### About this exercise
Retype each entry exactly. Skip any pictures.

___ Records for the exercise ___

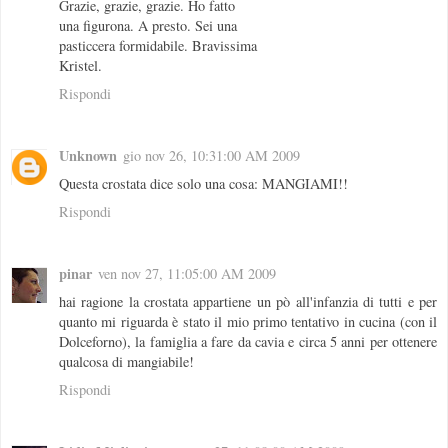
Grazie, grazie, grazie. Ho fatto
una figurona. A presto. Sei una
pasticcera formidabile. Bravissima
Kristel.
Rispondi
Unknown
gio nov 26, 10:31:00 AM 2009
Questa crostata dice solo una cosa: MANGIAMI!!
Rispondi
pinar
ven nov 27, 11:05:00 AM 2009
hai ragione la crostata appartiene un pò all'infanzia di tutti e per
quanto mi riguarda è stato il mio primo tentativo in cucina (con il
Dolceforno), la famiglia a fare da cavia e circa 5 anni per ottenere
qualcosa di mangiabile!
Rispondi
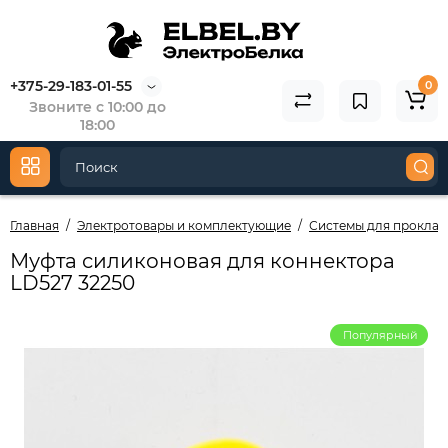
+375-29-183-01-55
0
Звоните с 10:00 до
18:00
Главная
Электротовары и комплектующие
Системы для проклад
Муфта силиконовая для коннектора
LD527 32250
Популярный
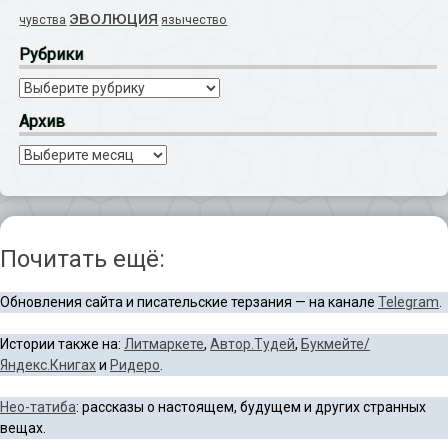
эволюция
язычество
чувства
Рубрики
Рубрики
Архив
Архив
Почитать ещё:
Обновления сайта и писательские терзания — на канале
Telegram
.
Истории также на:
Литмаркете
,
Автор.Тудей
,
Букмейте/
Яндекс.Книгах
и
Ридеро
.
Нео-татиба
: рассказы о настоящем, будущем и других странных
вещах.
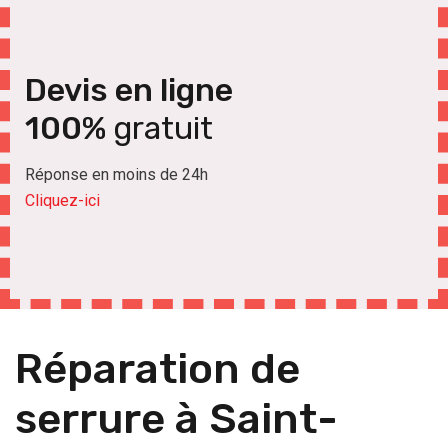
Devis en ligne
100%
gratuit
Réponse en moins de 24h
Cliquez-ici
Réparation de
serrure à Saint-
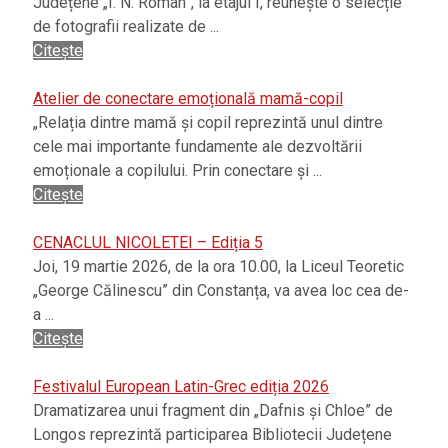
Județene „I. N. Roman”, la etajul I, reunește o selecție
de fotografii realizate de ...
Citește
Atelier de conectare emoțională mamă-copil
„Relația dintre mamă și copil reprezintă unul dintre
cele mai importante fundamente ale dezvoltării
emoționale a copilului. Prin conectare și ...
Citește
CENACLUL NICOLETEI – Ediția 5
Joi, 19 martie 2026, de la ora 10.00, la Liceul Teoretic
„George Călinescu” din Constanța, va avea loc cea de-
a ...
Citește
Festivalul European Latin-Grec ediția 2026
Dramatizarea unui fragment din „Dafnis și Chloe” de
Longos reprezintă participarea Bibliotecii Județene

___

### Response below
Grazie, grazie, grazie. Ho fatto
una figurona. A presto. Sei una
pasticcera formidabile. Bravissima
Kristel.
Rispondi
Unknown
gio nov 26, 10:31:00 AM 2009
Questa crostata dice solo una cosa: MANGIAMI!!
Rispondi
pinar
ven nov 27, 11:05:00 AM 2009
hai ragione la crostata appartiene un pò all'infanzia di tutti e per
quanto mi riguarda è stato il mio primo tentativo in cucina (con il
Dolceforno), la famiglia a fare da cavia e circa 5 anni per ottenere
qualcosa di mangiabile!
Rispondi
+375-29-183-01-55
0
Звоните с 10:00 до
18:00
Главная
Электротовары и комплектующие
Системы для проклад
Муфта силиконовая для коннектора
LD527 32250
Популярный
эволюция
язычество
чувства
Рубрики
Рубрики
Архив
Архив
Почитать ещё:
Обновления сайта и писательские терзания — на канале
Telegram
.
Истории также на:
Литмаркете
,
Автор.Тудей
,
Букмейте/
Яндекс.Книгах
и
Ридеро
.
Нео-татиба
: рассказы о настоящем, будущем и других странных
вещах.
Devis en ligne
100%
gratuit
Réponse en moins de 24h
Cliquez-ici
Réparation de
serrure à Saint-
Județene „I. N. Roman”, la etajul I, reunește o selecție
de fotografii realizate de ...
Citește
Atelier de conectare emoțională mamă-copil
„Relația dintre mamă și copil reprezintă unul dintre
cele mai importante fundamente ale dezvoltării
emoționale a copilului. Prin conectare și ...
Citește
CENACLUL NICOLETEI – Ediția 5
Joi, 19 martie 2026, de la ora 10.00, la Liceul Teoretic
„George Călinescu” din Constanța, va avea loc cea de-
a ...
Citește
Festivalul European Latin-Grec ediția 2026
Dramatizarea unui fragment din „Dafnis și Chloe” de
Longos reprezintă participarea Bibliotecii Județene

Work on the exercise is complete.